Maintaining the status quo at the National Food Authority (NFA) would be “untenable” once Manila converts its quantitative restriction (QR) on rice into tariffs, according to a study conducted by the Philippine Institute for Development Studies (Pids).
In a Policy Note, Pids Senior Research Fellow Roehlano M. Briones said retaining the regulatory powers of the NFA, particularly the power to issue import licenses, will be “problematic.”
Briones said the import licenses could be deemed a nontariff barrier under international trading rules.
“While this is technically permitted even under tariffication, the involvement of state trading enterprises [STEs] in trade falls under a stringent set of international trading rules to ensure that STE trade is not used to circumvent WTO [World Trade Organization] obligations,” he said.
One option, Briones said, is to repeal the NFA’s mandate to regulate imports. However, under this option, NFA maintains its status as STE and its mandate to maintain its food security stocks.
The NFA will only participate in the market as part of its buffer stocking functions. Regulating the rice trade will be left to other government agencies.
The other option is to “decouple” government-controlled stocks. Under this option, the country’s rice stocks will not be held by the government but by the private sector.
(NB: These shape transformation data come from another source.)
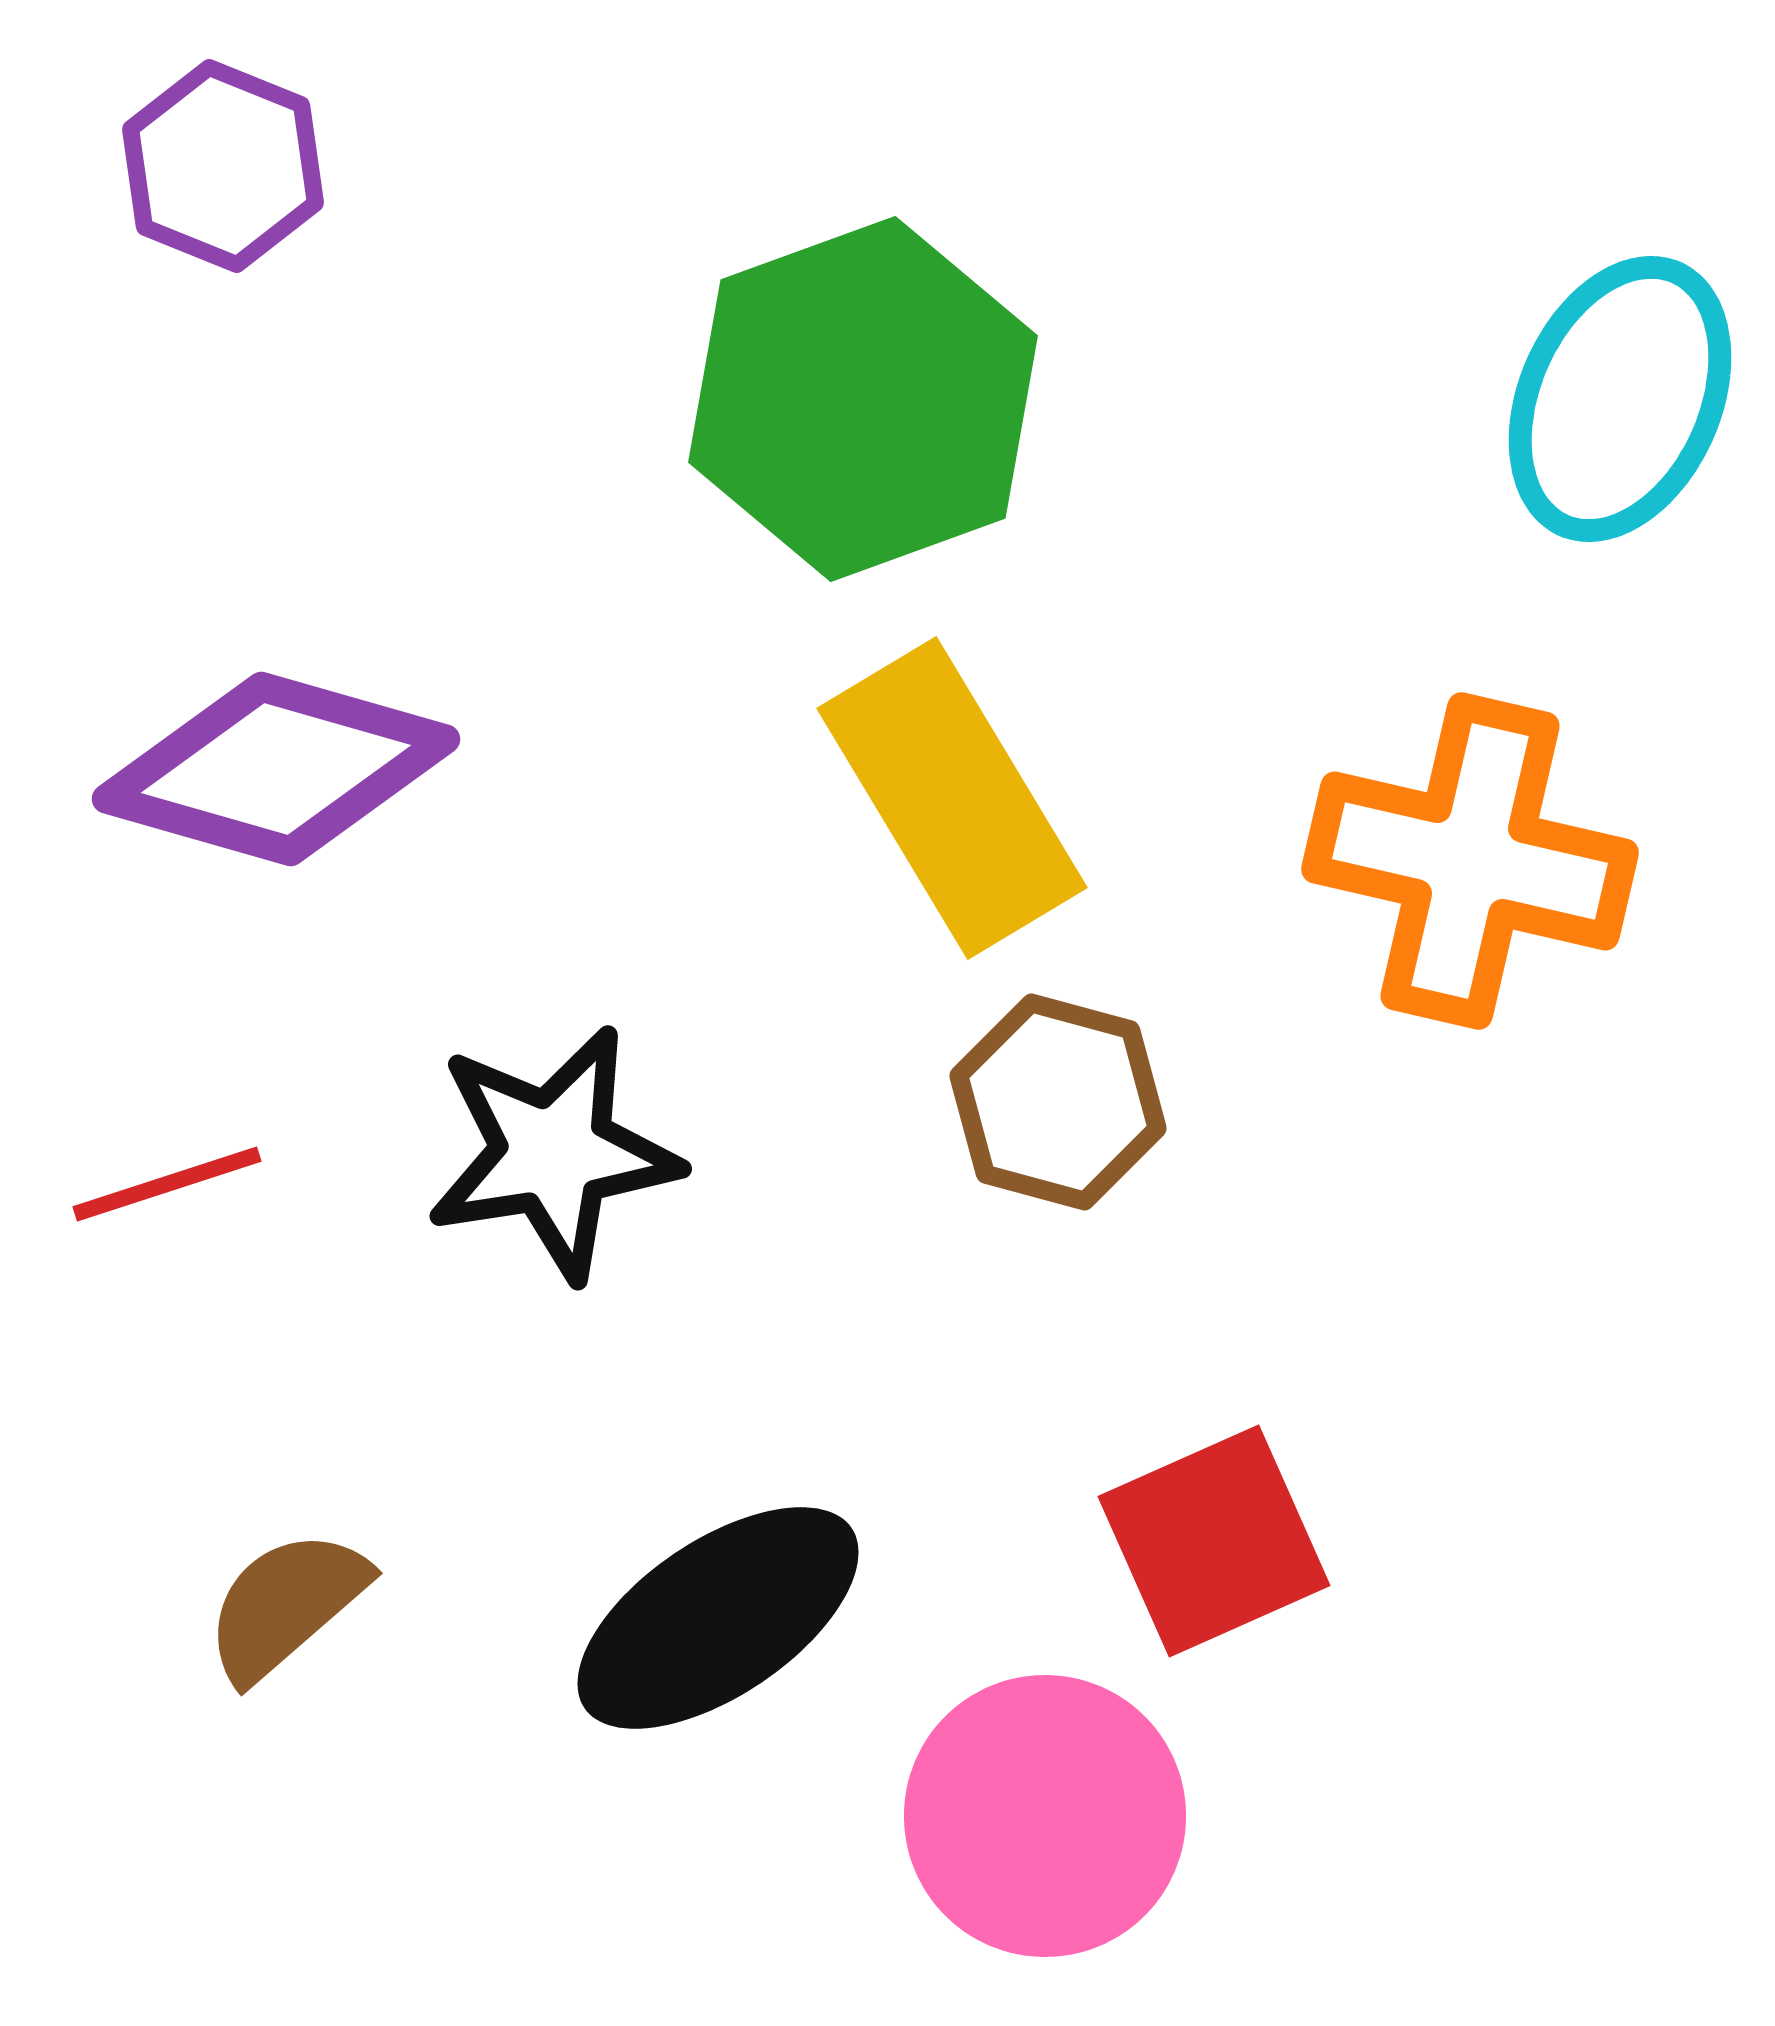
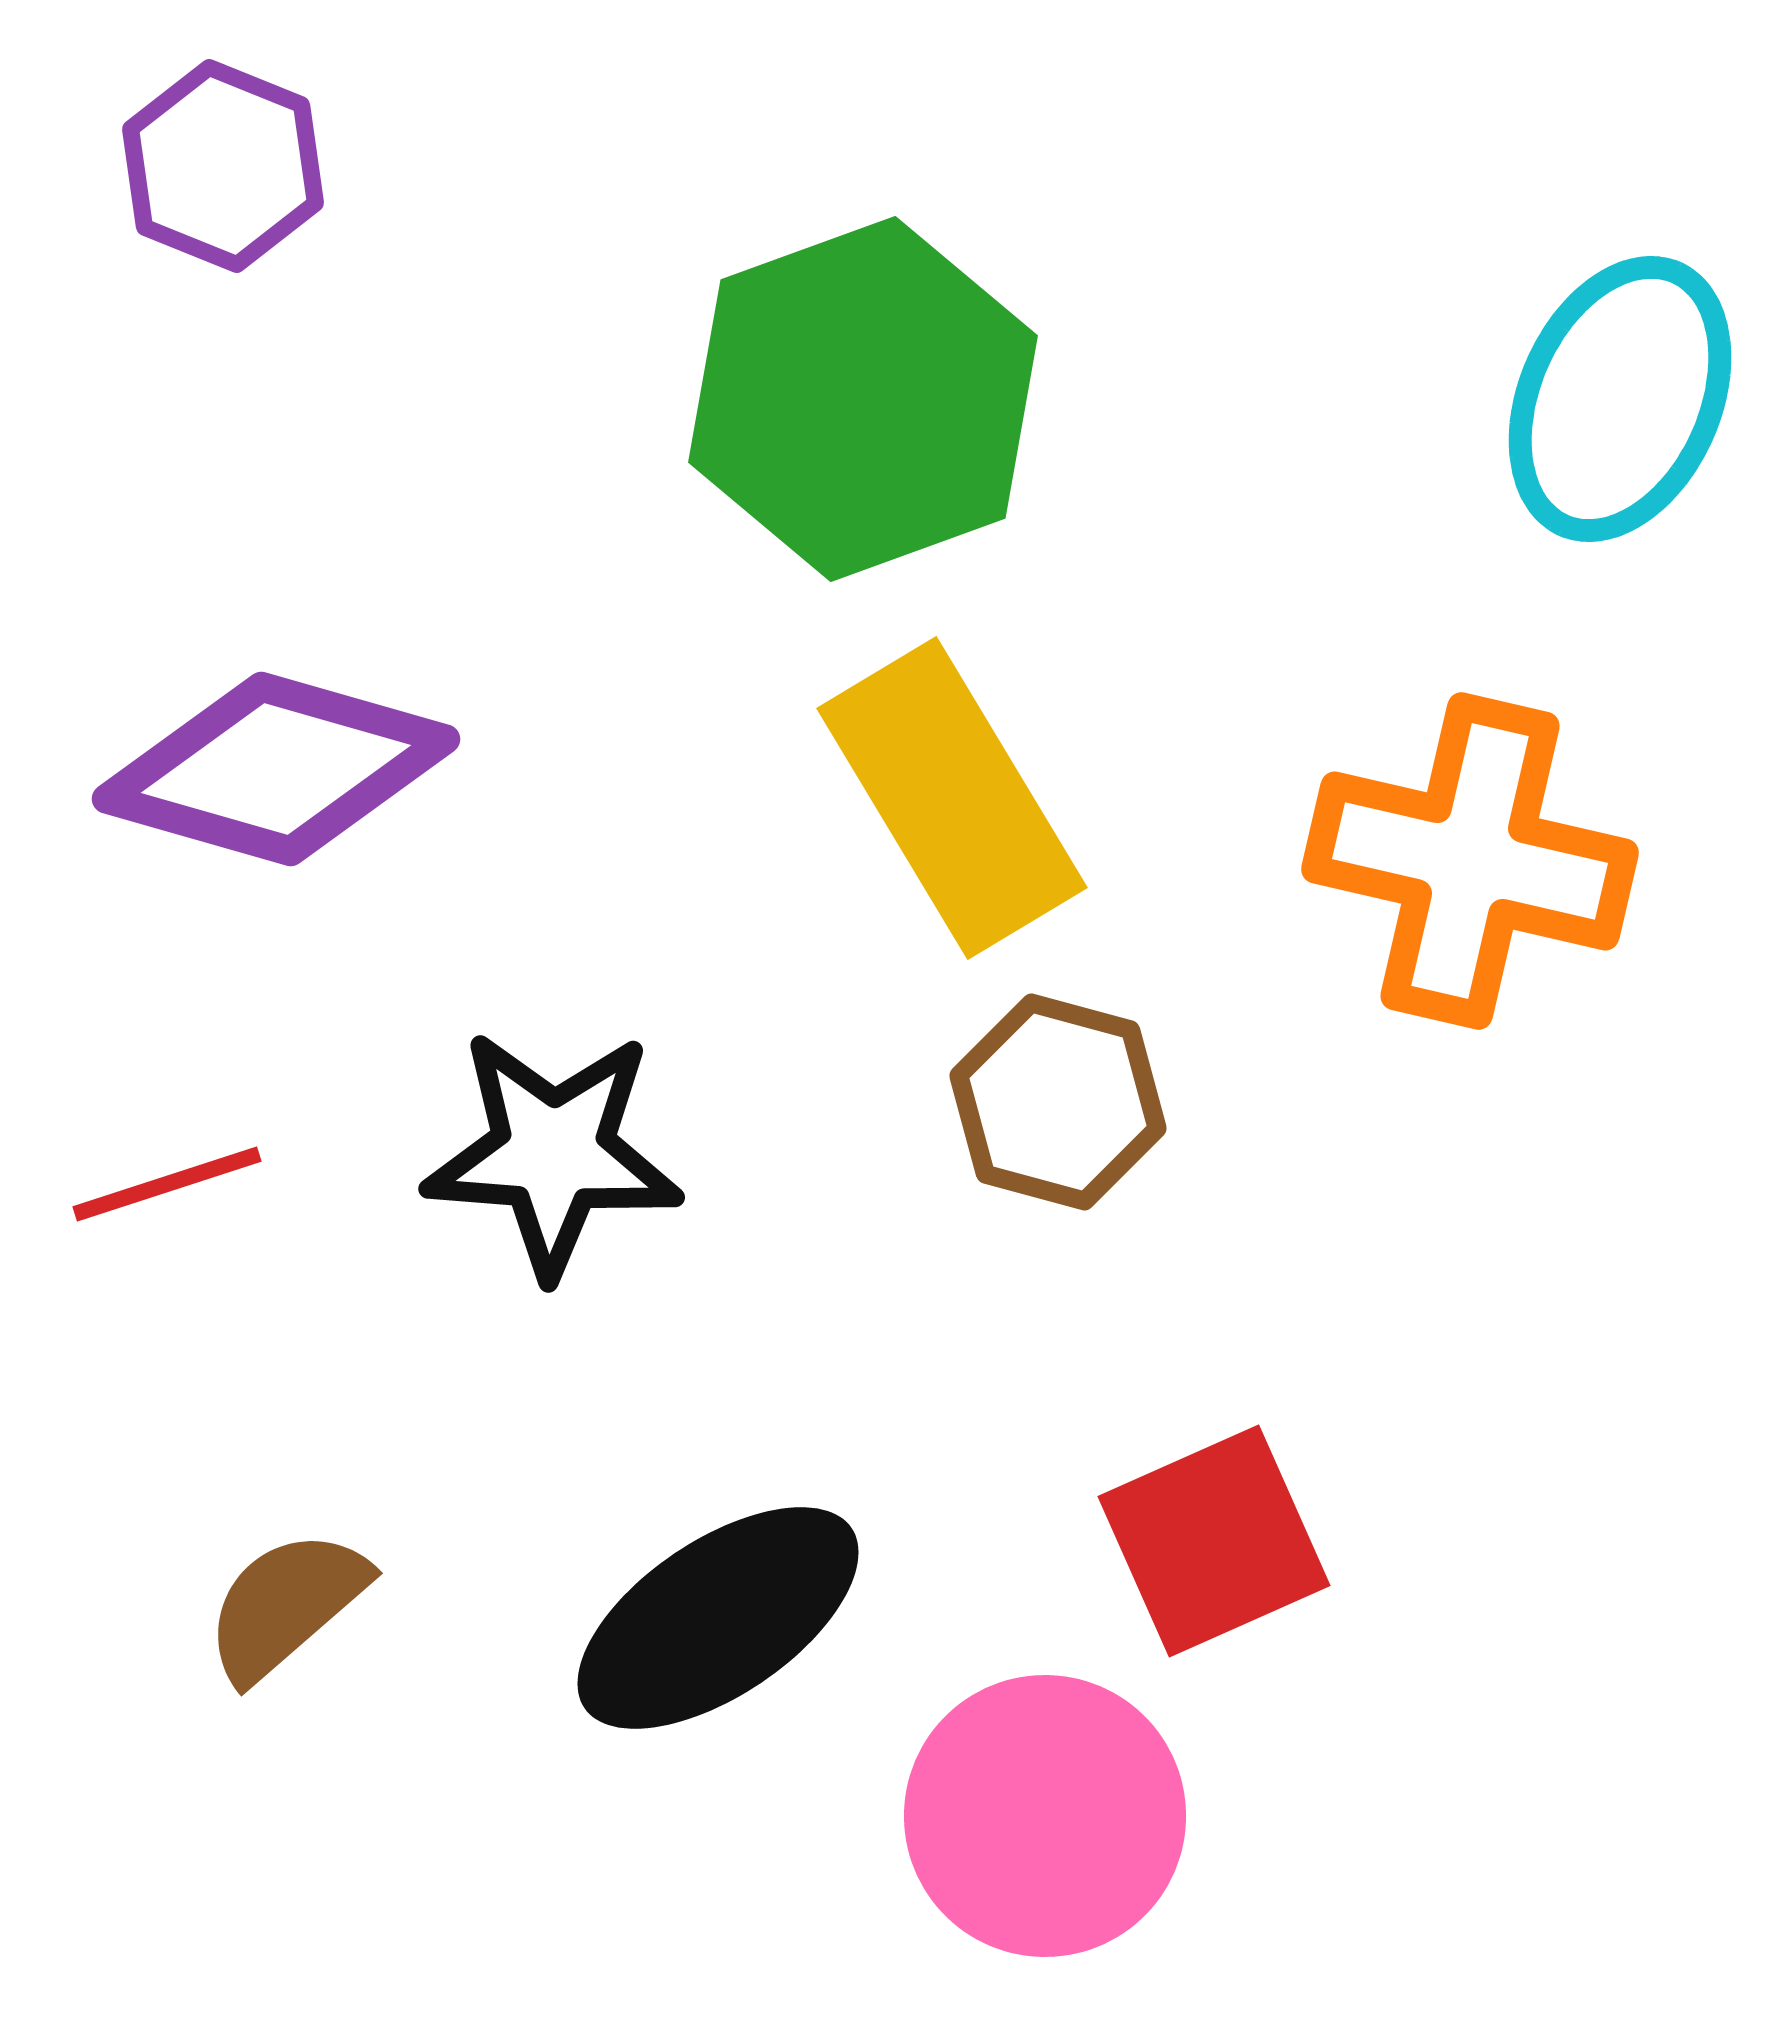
black star: rotated 13 degrees clockwise
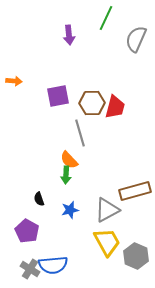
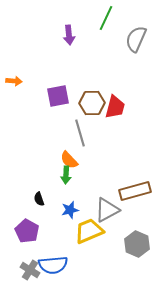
yellow trapezoid: moved 18 px left, 11 px up; rotated 84 degrees counterclockwise
gray hexagon: moved 1 px right, 12 px up
gray cross: moved 1 px down
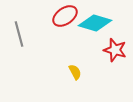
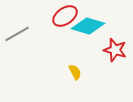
cyan diamond: moved 7 px left, 3 px down
gray line: moved 2 px left; rotated 75 degrees clockwise
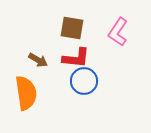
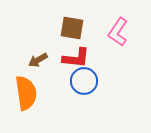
brown arrow: rotated 120 degrees clockwise
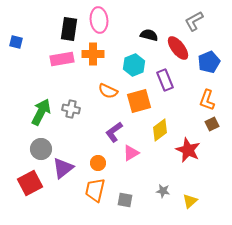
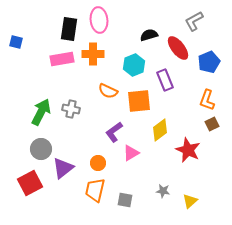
black semicircle: rotated 30 degrees counterclockwise
orange square: rotated 10 degrees clockwise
However, the private sector will be contracted to sell to the NFA during emergencies at market price. Nonetheless, this option will require the Philippine Competition Commission (PCC) to strictly enforce fair competition in the market.
“[This] option assumes the presence of a strong private sector with vigorous competition among diverse players. This assumption may not hold during episodes of supply scarcity, when the large traders can manipulate the market price,” Briones said. He said that in the long run, the ideal setup is to rely on the private sector in all provinces. Transitioning this option requires greater private-sector development thrust.
Earlier, Socioeconomic Planning Secretary Ernesto M. Pernia confirmed that the Economic Development Cluster (EDC) wants to strip the NFA of all its regulatory functions and limit its function to buffer stocking.
Pernia confirmed this to the BusinessMirror after the EDC meeting late Tuesday. The tarification of the country’s QR was the primary agenda discussed by the EDC.
This will essentially expand the changes in the NFA’s functions under the proposed bill to convert the rice QR. The House of Representatives has already approved the bill on third reading but did not change the NFA’s functions, while the Senate version is still pending but it contains the removal of the NFA’s function to issue import permits.
Pernia previously said the passage of the amendments to Republic Act 8178, or the Agricultural Tariffication Act, is a “crucial step” in reforming the agriculture sector.
This proposed bill, once signed into law and fully implemented, is expected to help bring down the prices of rice and provide farmers better access to farming technologies and high-yielding variety crops.
Briones said measures that are being undertaken by the government, such as the tariffication of the country’s quantitative restriction on rice, are sufficient to bring down rice prices, the country’s food staple.